We thrive on what the public thinks of us. We’re number one, according to the most widely read college rankings scheme. The Harvard writers on the Simpsons staff consider us important enough to take digs at us; not digs at our credibility, as befalls hapless Brown, but the benign jests of a rival perceived as at least close to an equal…no small concession from the folks in Cambridge. We have outstanding numbers: the highest SAT scores, the lowest acceptance rate, an Early Decision program that conveniently keeps our matriculation rate astronomical. We have the history, the Gothic architecture, the administrative building that had a brief run as the nation’s capital. We’re God-knows how old. But there are cracks beneath the surface. Our own former president is suggesting that we need to remodel our student body to look more like those of the smaller liberal arts schools. These newly influential colleges across the nation are packed with intellectuals who have shunned the Ivy League model, who deride our image obsession as overpowering our academic worth. In some circles of high academia, places like Swarthmore are considered simply superior to the Ivies.

Before this proposal, those critics seemed like embittered wanna-be’s suffering from bad cases of endowment envy. If this proposal passes, however, it will be at least a partial confirmation of their argument. By forging ahead of the rest of the 11 power schools, or the G11 as I like to call them, we are seeking to distinguish ourselves, to make our image more impressive than any of theirs. But as one student pointed out at a grade-inflation forum, the internal problems of the university, the one that The New York Times rarely covers, are left unresolved. Discussion sections are arguably worthless, academic advising largely non-existent. These problems have nothing to do with our image, and so they are tidily shoved under the carpet, the subject of the occasional “discussion” or “forum” but no significant action. But just let them become an issue in the national news media. Then the Princeton giant would awake.

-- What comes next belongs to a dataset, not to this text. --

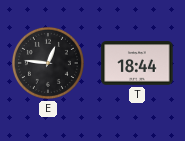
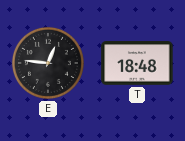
T: 18:44 -> 18:48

This image fixation is a tragic one. Princeton has begun to care more about how it looks than what it does, what its classes look like when they enter rather than what happens to them while they’re here. This perception spreads like a virus through the student body, whose obsession with GPAs rather than learning is what created grade inflation in the first place. It’s not as if the Princeton faculty rolled out of bed one morning, smacked itself in its collective forehead and exclaimed “We need to mellow out!” This grade proposal is a small crisis in and of itself, but it is symptomatic of a much larger problem. With the spreading of student talent across and outside of the Ivies, Princeton will have to seek out new ways to maintain its dominant status. It can attempt to do so by continuing the course it appears to be on, that of staying one step ahead of its traditional competitors and continuously making sure its Gothic spires are bigger than anybody else’s. Or it can return to what originally set it apart from those competitors, the very reason so many students chose Princeton over the competition: its concentration of vast academic resources on undergraduate education. Short of putting an end to tuition, an idea that has been tossed around, the second of these two paths is the only one that will truly keep Princeton where it deserves to be: on top. We will never win the name-recognition game with Harvard, but we can continue to provide a superior education to them. Part of doing that is acting in the best interests of the student body. Part of doing that will include voting down this grading proposal and replacing it with one less totalitarian. On April 26th, we’ll find out what path we’re on.